We support online log resizing by replicating the current ib_logfile0
to a new file ib_logfile101, which will eventually replace the
ib_logfile0 on the first applicable log checkpoint.
Unless the log is located in a persistent memory file system (PMEM),
an attempt to SET GLOBAL innodb_log_file_size to less than
innodb_log_buffer_size will be refused. (With PMEM, a.k.a. mmap()
based log, that parameter has no meaning.)
Should the server be killed while the log was being resized,
both files ib_logfile0 and ib_logfile101 may exist on startup,
and since commit 3b06415cb8
the extra file ib_logfile101 will be removed.

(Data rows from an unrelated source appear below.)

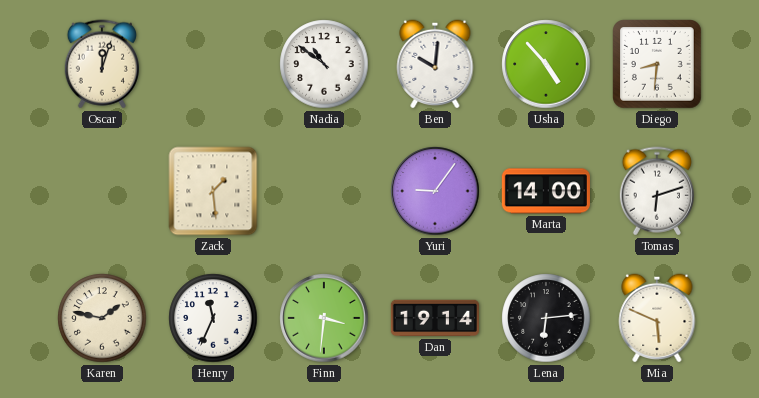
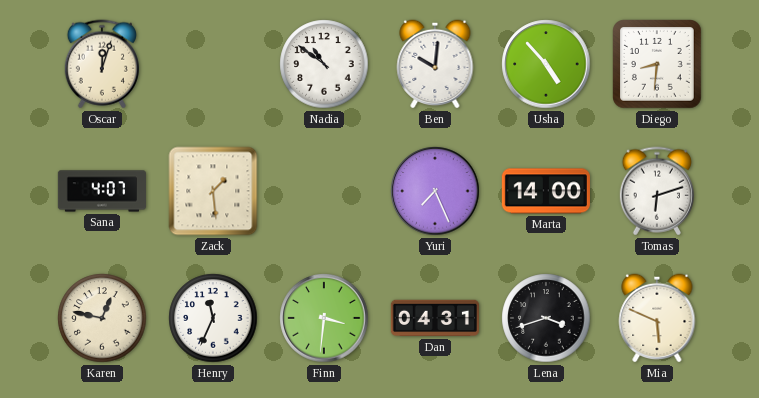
Sana: none -> 4:07
Yuri: 9:06 -> 7:26
Karen: 1:47 -> 12:47
Dan: 19:14 -> 04:31
Lena: 6:14 -> 3:42
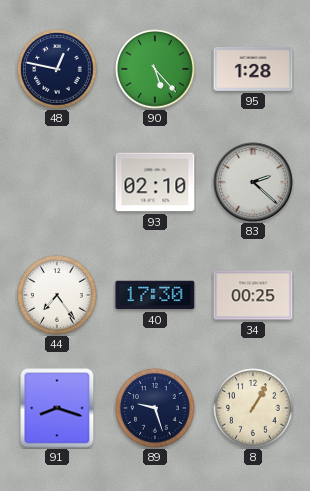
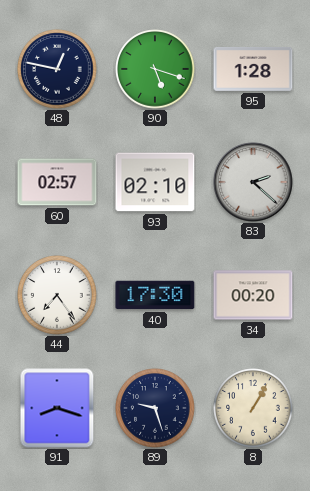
90: 5:23 -> 5:18
60: none -> 02:57
34: 00:25 -> 00:20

We will initiate checkpoint flushing by invoking buf_flush_ahead(),
to let buf_flush_page_cleaner() write out pages until the
buf_flush_async_lsn target has been reached.

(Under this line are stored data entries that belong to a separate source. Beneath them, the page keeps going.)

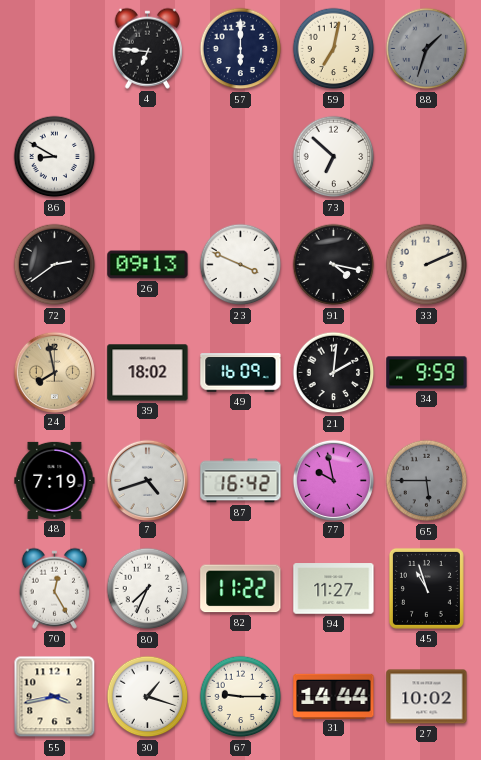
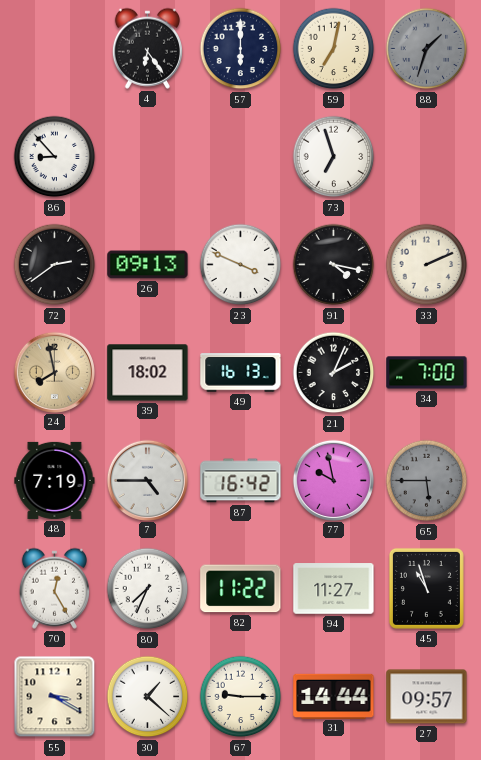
4: 6:46 -> 6:24
86: 8:50 -> 8:53
73: 6:52 -> 6:57
49: 16:09 -> 16:13
21: 2:01 -> 2:04
34: 9:59 -> 7:00
7: 4:42 -> 4:45
55: 3:43 -> 3:20
30: 1:18 -> 1:22
27: 10:02 -> 09:57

On a log checkpoint, if the new checkpoint LSN is not older than
log_sys.resize_lsn (the start LSN of the ib_logfile101),
we can switch files and complete the log resizing. Else, we will
attempt to switch files on the next checkpoint.
Log resizing can be aborted by killing the connection that is
executing the SET GLOBAL statement.
If the ib_logfile101 wraps around to the beginning, we must
advance the log_sys.resize_lsn. In the resized log file,
the sequence bit will always be written as 1 (no wrap-around).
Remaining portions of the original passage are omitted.